**What to work on:** The records that follow are to be transcribed in full, leaving out each picture.

**Records provided:**
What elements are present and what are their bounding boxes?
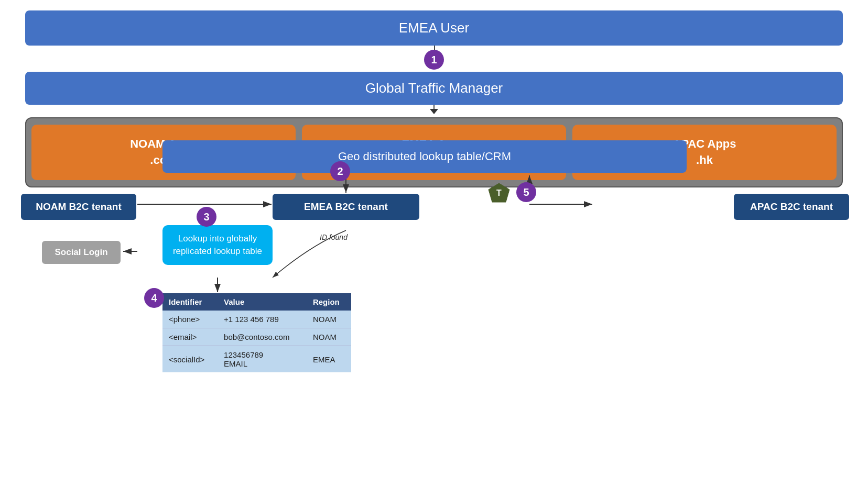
table-cell-2-2: EMEA <box>307 346 351 373</box>
id-found-label: ID found <box>320 233 348 241</box>
table-row: <socialId>123456789 EMAILEMEA <box>162 346 351 373</box>
geo-bar: Geo distributed lookup table/CRM <box>162 140 687 173</box>
emea-b2c-label: EMEA B2C tenant <box>304 201 388 212</box>
svg-text:T: T <box>496 189 502 197</box>
table-header-identifier: Identifier <box>162 293 218 311</box>
arrows-svg <box>16 173 854 487</box>
table-cell-2-0: <socialId> <box>162 346 218 373</box>
table-cell-0-0: <phone> <box>162 311 218 328</box>
lookup-callout-label: Lookup into globally replicated lookup t… <box>173 234 262 256</box>
diagram-container: EMEA User 1 Global Traffic Manager NOAM … <box>0 0 868 487</box>
social-login-label: Social Login <box>55 247 107 257</box>
table-cell-0-1: +1 123 456 789 <box>218 311 307 328</box>
table-cell-0-2: NOAM <box>307 311 351 328</box>
table-cell-2-1: 123456789 EMAIL <box>218 346 307 373</box>
badge-2: 2 <box>330 161 350 181</box>
apac-b2c-tenant: APAC B2C tenant <box>734 194 849 220</box>
table-header-value: Value <box>218 293 307 311</box>
emea-user-label: EMEA User <box>399 20 469 36</box>
gtm-bar: Global Traffic Manager <box>25 72 843 105</box>
social-login-box: Social Login <box>42 241 121 264</box>
table-cell-1-2: NOAM <box>307 328 351 346</box>
badge-1: 1 <box>424 50 444 70</box>
noam-b2c-tenant: NOAM B2C tenant <box>21 194 136 220</box>
table-header-region: Region <box>307 293 351 311</box>
badge-3: 3 <box>197 207 216 227</box>
lookup-callout: Lookup into globally replicated lookup t… <box>162 225 273 265</box>
table-row: <email>bob@contoso.comNOAM <box>162 328 351 346</box>
geo-bar-label: Geo distributed lookup table/CRM <box>338 150 511 163</box>
id-found-text: ID found <box>320 233 348 241</box>
gtm-label: Global Traffic Manager <box>365 80 503 96</box>
table-row: <phone>+1 123 456 789NOAM <box>162 311 351 328</box>
table-cell-1-1: bob@contoso.com <box>218 328 307 346</box>
badge-5: 5 <box>516 182 536 202</box>
table-cell-1-0: <email> <box>162 328 218 346</box>
pentagon-t-icon: T <box>487 182 511 207</box>
lookup-table: Identifier Value Region <phone>+1 123 45… <box>162 293 351 372</box>
badge-4: 4 <box>144 288 164 308</box>
noam-b2c-label: NOAM B2C tenant <box>36 201 122 212</box>
apac-b2c-label: APAC B2C tenant <box>750 201 833 212</box>
emea-b2c-tenant: EMEA B2C tenant <box>273 194 419 220</box>
emea-user-bar: EMEA User <box>25 10 843 46</box>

**Your response:**
What elements are present and what are their bounding boxes?
table-cell-2-2: EMEA <box>307 346 351 373</box>
id-found-label: ID found <box>320 233 348 241</box>
table-row: <socialId>123456789 EMAILEMEA <box>162 346 351 373</box>
geo-bar: Geo distributed lookup table/CRM <box>162 140 687 173</box>
emea-b2c-label: EMEA B2C tenant <box>304 201 388 212</box>
svg-text:T: T <box>496 189 502 197</box>
table-header-identifier: Identifier <box>162 293 218 311</box>
arrows-svg <box>16 173 854 487</box>
table-cell-2-0: <socialId> <box>162 346 218 373</box>
table-cell-0-0: <phone> <box>162 311 218 328</box>
lookup-callout-label: Lookup into globally replicated lookup t… <box>173 234 262 256</box>
diagram-container: EMEA User 1 Global Traffic Manager NOAM … <box>0 0 868 487</box>
social-login-label: Social Login <box>55 247 107 257</box>
table-cell-0-1: +1 123 456 789 <box>218 311 307 328</box>
table-cell-0-2: NOAM <box>307 311 351 328</box>
table-cell-2-1: 123456789 EMAIL <box>218 346 307 373</box>
badge-2: 2 <box>330 161 350 181</box>
apac-b2c-tenant: APAC B2C tenant <box>734 194 849 220</box>
table-header-value: Value <box>218 293 307 311</box>
emea-user-label: EMEA User <box>399 20 469 36</box>
gtm-bar: Global Traffic Manager <box>25 72 843 105</box>
social-login-box: Social Login <box>42 241 121 264</box>
table-cell-1-2: NOAM <box>307 328 351 346</box>
badge-1: 1 <box>424 50 444 70</box>
noam-b2c-tenant: NOAM B2C tenant <box>21 194 136 220</box>
table-header-region: Region <box>307 293 351 311</box>
badge-3: 3 <box>197 207 216 227</box>
lookup-callout: Lookup into globally replicated lookup t… <box>162 225 273 265</box>
table-row: <email>bob@contoso.comNOAM <box>162 328 351 346</box>
geo-bar-label: Geo distributed lookup table/CRM <box>338 150 511 163</box>
id-found-text: ID found <box>320 233 348 241</box>
gtm-label: Global Traffic Manager <box>365 80 503 96</box>
table-row: <phone>+1 123 456 789NOAM <box>162 311 351 328</box>
table-cell-1-1: bob@contoso.com <box>218 328 307 346</box>
badge-5: 5 <box>516 182 536 202</box>
table-cell-1-0: <email> <box>162 328 218 346</box>
pentagon-t-icon: T <box>487 182 511 207</box>
lookup-table: Identifier Value Region <phone>+1 123 45… <box>162 293 351 372</box>
badge-4: 4 <box>144 288 164 308</box>
noam-b2c-label: NOAM B2C tenant <box>36 201 122 212</box>
apac-b2c-label: APAC B2C tenant <box>750 201 833 212</box>
emea-b2c-tenant: EMEA B2C tenant <box>273 194 419 220</box>
emea-user-bar: EMEA User <box>25 10 843 46</box>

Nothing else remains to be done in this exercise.